## WHAT THIS TASK INVOLVES:
Your output should be the line with "снове логика узнаваема: государство" and all following lines of the data below, through the end, repeated exactly.

(Beginning of DATA SUPPLIED)

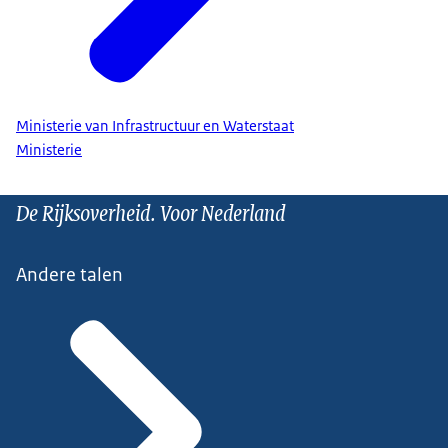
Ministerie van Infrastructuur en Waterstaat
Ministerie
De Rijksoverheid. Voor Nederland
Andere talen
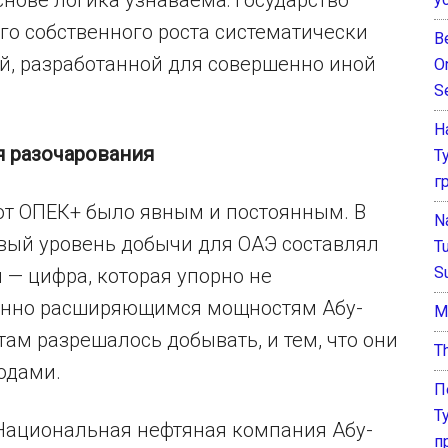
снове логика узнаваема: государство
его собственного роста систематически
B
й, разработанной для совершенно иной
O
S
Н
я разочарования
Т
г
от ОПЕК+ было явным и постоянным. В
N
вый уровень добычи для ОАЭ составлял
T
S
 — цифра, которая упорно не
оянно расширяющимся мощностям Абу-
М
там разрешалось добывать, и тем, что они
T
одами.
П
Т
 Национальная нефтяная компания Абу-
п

(End of DATA SUPPLIED)

## COMPLETED TASK:
снове логика узнаваема: государство
его собственного роста систематически
B
й, разработанной для совершенно иной
O
S
Н
я разочарования
Т
г
от ОПЕК+ было явным и постоянным. В
N
вый уровень добычи для ОАЭ составлял
T
S
 — цифра, которая упорно не
оянно расширяющимся мощностям Абу-
М
там разрешалось добывать, и тем, что они
T
одами.
П
Т
 Национальная нефтяная компания Абу-
п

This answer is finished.